Purity tests of the late 19th century focused on women’s virginity. Women’s sexuality was subject to harsh judgment. Virginity until marriage was expected. That purity test has harmed women ever since.
The temperance movement emerged, equating the consumption of alcohol with impurity. From 1919 to 1933, the United States banned the production and sale of alcoholic beverages. Instead of reforming society, banning alcohol caused an increase in lawless behaviors. These examples of striving for purity demonstrate the dangers of equating purity with goodness.
In 15th Century Spain, purity of blood was an obsessive concern. During the inquisition, Jews were forced to convert to Catholicism or be expelled or be put to death. Fanatical Catholic leaders continued to have hatred for these new Christians because of their belief in the unfaithfulness of the “deicide Jews” (God-killing Jews). It was believed that this unfaithfulness persisted and was transmitted, by blood, to their descendants, regardless of the sincerity of their conversion to the Christian faith. Consequently, Old Christians “of pure blood” considered New Christians impure and therefore morally inadequate to be members of their communities. Author Jerome Friedman explains that medieval anti-Judaism became modern anti-Semitism through these concepts of purity.
Purity tests in our times abound in politics. Activists on the extremes of the political spectrum demand adherence to ideologies or philosophies.
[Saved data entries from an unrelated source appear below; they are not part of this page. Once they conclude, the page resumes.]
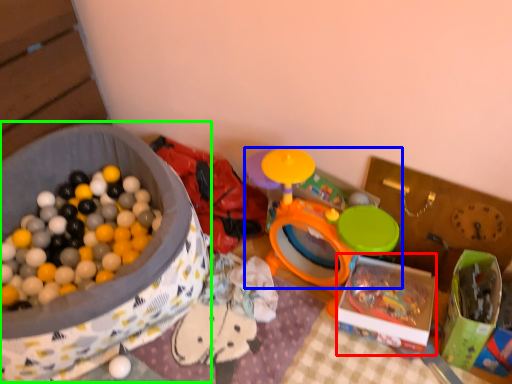 Question: Considering the real-world distances, which object is farthest from storage box (highlighted by a red box)? toy (highlighted by a blue box) or storage box (highlighted by a green box)?

Choices:
 (A) toy
 (B) storage box

Answer: (B) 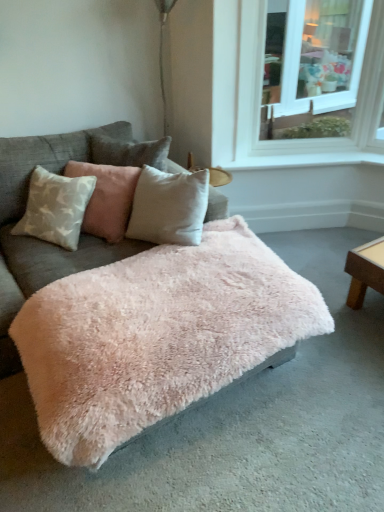 Question: Considering the relative sizes of velvet beige pillow at center and white smooth window sill at upper right in the image provided, is velvet beige pillow at center taller than white smooth window sill at upper right?

Choices:
 (A) yes
 (B) no

Answer: (A)

Question: Would you say velvet beige pillow at center is outside white smooth window sill at upper right?

Choices:
 (A) no
 (B) yes

Answer: (B)

Question: Is velvet beige pillow at center to the right of white smooth window sill at upper right from the viewer's perspective?

Choices:
 (A) yes
 (B) no

Answer: (B)

Question: Does velvet beige pillow at center have a greater width compared to white smooth window sill at upper right?

Choices:
 (A) no
 (B) yes

Answer: (B)

Question: Is white smooth window sill at upper right at the back of velvet beige pillow at center?

Choices:
 (A) no
 (B) yes

Answer: (A)

Question: From a real-world perspective, is velvet beige pillow at center located higher than white smooth window sill at upper right?

Choices:
 (A) no
 (B) yes

Answer: (B)

Question: Would you say fuzzy pink blanket at center is part of velvet beige pillow at center's contents?

Choices:
 (A) no
 (B) yes

Answer: (A)

Question: Is velvet beige pillow at center next to fuzzy pink blanket at center?

Choices:
 (A) yes
 (B) no

Answer: (B)

Question: From a real-world perspective, is velvet beige pillow at center on fuzzy pink blanket at center?

Choices:
 (A) yes
 (B) no

Answer: (A)

Question: Is velvet beige pillow at center oriented towards fuzzy pink blanket at center?

Choices:
 (A) no
 (B) yes

Answer: (B)

Question: Can you confirm if velvet beige pillow at center is positioned to the right of fuzzy pink blanket at center?

Choices:
 (A) yes
 (B) no

Answer: (A)

Question: Is velvet beige pillow at center located outside fuzzy pink blanket at center?

Choices:
 (A) yes
 (B) no

Answer: (B)

Question: Could fuzzy pink blanket at center be considered to be inside fuzzy pink ottoman at center?

Choices:
 (A) no
 (B) yes

Answer: (A) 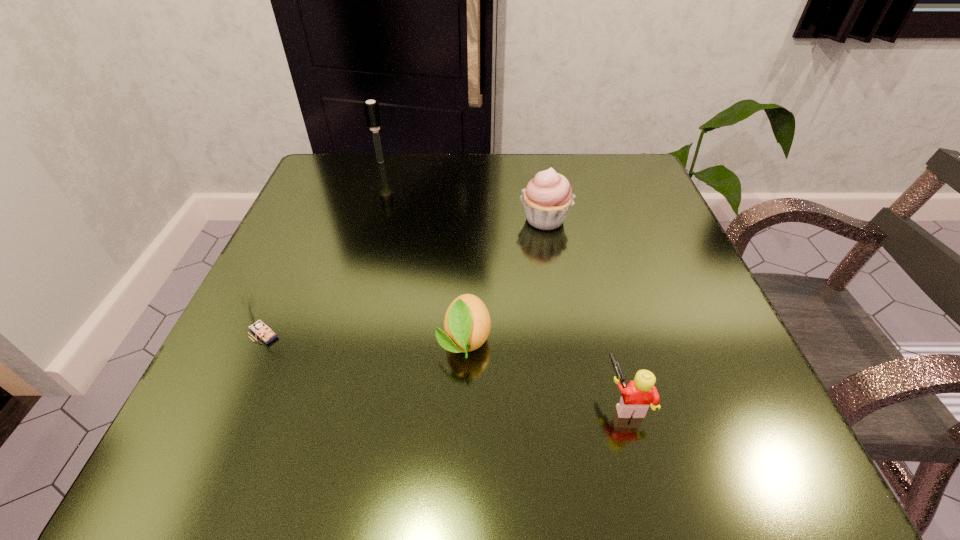 You are a GUI agent. You are given a task and a screenshot of the screen. Output one action in this format:
    pyautogui.click(x=<x>, y=<y>)
    Task: Click on the tallest object
    
    Given the screenshot: What is the action you would take?
    pyautogui.click(x=372, y=111)

The height and width of the screenshot is (540, 960). What are the coordinates of `hairbrush` in the screenshot? It's located at (372, 111).

At what (x,y) coordinates should I click in order to perform the action: click on the second tallest object. Please return your answer as a coordinate pair (x, y). This screenshot has width=960, height=540. Looking at the image, I should click on (547, 199).

Find the location of a particular element. The width and height of the screenshot is (960, 540). cupcake is located at coordinates (547, 199).

Find the location of a particular element. the nearest object is located at coordinates (637, 396).

Locate an element on the screen. This screenshot has height=540, width=960. matchbox is located at coordinates point(260,329).

This screenshot has width=960, height=540. In order to click on the third object from left to right in this screenshot , I will do `click(467, 323)`.

Find the location of a particular element. free space located 0.100m on the left of the farthest object is located at coordinates (331, 161).

What are the coordinates of `vacant region located on the right of the second tallest object` in the screenshot? It's located at (621, 220).

Where is `vacant space located 0.110m in front of the nearest object with the accessory visible`? This screenshot has width=960, height=540. vacant space located 0.110m in front of the nearest object with the accessory visible is located at coordinates (525, 401). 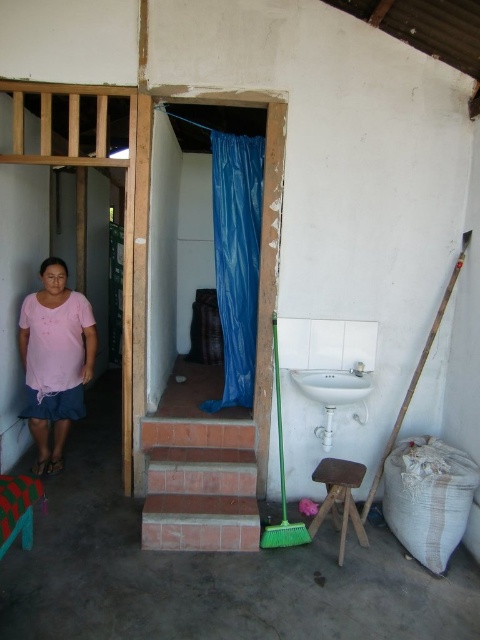 Question: Which object is closer to the camera taking this photo?

Choices:
 (A) pink fabric skirt at lower left
 (B) white glossy sink at center
 (C) blue plastic curtain at center

Answer: (B)

Question: Can you confirm if brown wooden stool at lower center is positioned to the left of white glossy sink at center?

Choices:
 (A) yes
 (B) no

Answer: (B)

Question: Is blue plastic curtain at center thinner than pink fabric skirt at lower left?

Choices:
 (A) yes
 (B) no

Answer: (A)

Question: Can you confirm if pink fabric skirt at lower left is positioned to the left of white glossy sink at center?

Choices:
 (A) no
 (B) yes

Answer: (B)

Question: Which point is closer to the camera?

Choices:
 (A) (159, 545)
 (B) (74, 340)

Answer: (A)

Question: Estimate the real-world distances between objects in this image. Which object is farther from the brick stairs at lower left?

Choices:
 (A) blue plastic curtain at center
 (B) pink fabric skirt at lower left
 (C) white glossy sink at center

Answer: (B) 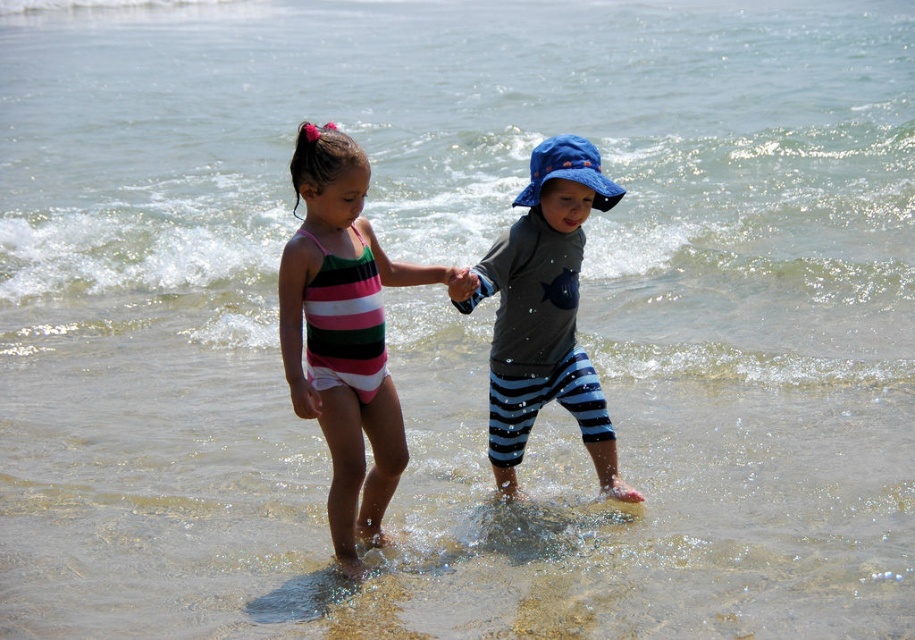 Question: Is striped fabric swimsuit at center to the right of blue cotton hat at center from the viewer's perspective?

Choices:
 (A) no
 (B) yes

Answer: (A)

Question: Which of the following is the farthest from the observer?

Choices:
 (A) (599, 198)
 (B) (366, 307)

Answer: (A)

Question: Can you confirm if striped fabric swimsuit at center is thinner than blue cotton hat at center?

Choices:
 (A) yes
 (B) no

Answer: (A)

Question: Estimate the real-world distances between objects in this image. Which object is farther from the striped fabric swimsuit at center?

Choices:
 (A) smooth skin hand at center
 (B) blue cotton hat at center

Answer: (B)

Question: Does striped fabric swimsuit at center appear over smooth skin hand at center?

Choices:
 (A) yes
 (B) no

Answer: (B)

Question: Which of the following is the closest to the observer?

Choices:
 (A) smooth skin hand at center
 (B) blue cotton hat at center
 (C) striped fabric swimsuit at center

Answer: (C)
Absent their strict devotion, leaders are subject to alienation and denigration. Even more dangerous is the cult of personality that demands 100% faithfulness to a given leader. The application of purity principles has stratified and calcified political positions. The ability to compromise has given way to the opportunity to demonize.
Purity tests have stratified discussions about Israel in the Jewish community. Advocacy for Israel has given way to the condemnation of those who disagree with you about Israel’s policies. The discourse about the Holy Land has become most ungodly.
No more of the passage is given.